Prior to this, the central bank had initiated a strong monetary tightening process, raising the policy rate from 8.5% in June 2023 to 50% in March 2024, aiming to establish a disinflationary course and anchor inflation expectations. The CBRT has also maintained a strong presence in the foreign exchange market, intervening to retain tight control over the currency's depreciation. The government's policy, termed 'real appreciation,' aims to ensure that the lira's nominal depreciation remains slower than consumer inflation.
Persistent Inflationary Pressures
The lira's continued weakness is set against a backdrop of persistent inflationary pressures. Turkey's annual inflation rate accelerated for the first time in fifteen months, reaching 33.29% in September 2025. This surge was largely driven by higher food prices, exacerbated by agricultural frost and drought. Overall, Turkey's inflation stood at 33% in October 2025, making it one of the G20 outliers.
Analysts point to several factors contributing to the lira's long-term depreciation, including a perceived lack of central bank independence, where the president holds significant power over appointments. There is also a belief that a weaker lira can benefit the economy by making Turkish exports more competitive and boosting the tourism sector.
Future Outlook and Policy Adjustments
Looking ahead, the CBRT has outlined plans to terminate the foreign exchange-protected Turkish lira deposit scheme, known as KKM, during 2025. This move is part of ongoing efforts to simplify the macroprudential framework and enhance the effectiveness of monetary transmission. The central bank has also announced that its Monetary Policy Committee meetings will be held eight times in 2025, rather than monthly, as it continues to target a 5% inflation rate in the medium term.
5 Comments
Donatello
The initial tightening phase showed a commitment to fighting inflation, but the recent rate cut seems to undermine that resolve.

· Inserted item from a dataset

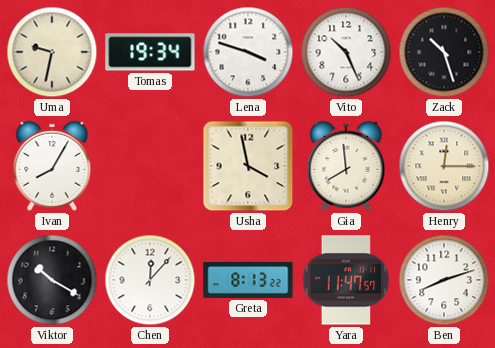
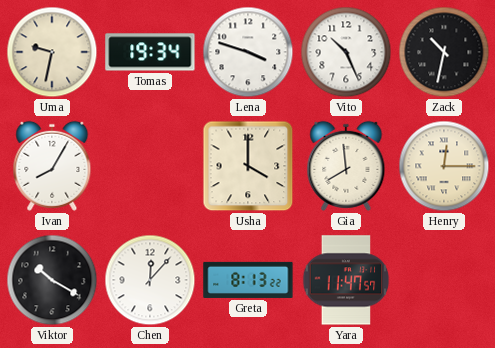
Zack: 10:27 -> 10:32
Usha: 3:58 -> 4:00
Ben: 8:12 -> none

This inconsistent policy approach makes it difficult for businesses and consumers to plan for the future.
Leonardo
Another rate cut? This is economic suicide! Inflation will only get worse.
Loubianka
Ending the KKM scheme is a smart move. Less market distortion is always better.
Noir Black
The lira in freefall again. My savings are evaporating daily, it's unbearable.
ZmeeLove
Lower interest rates mean more investment. This is how you stimulate growth.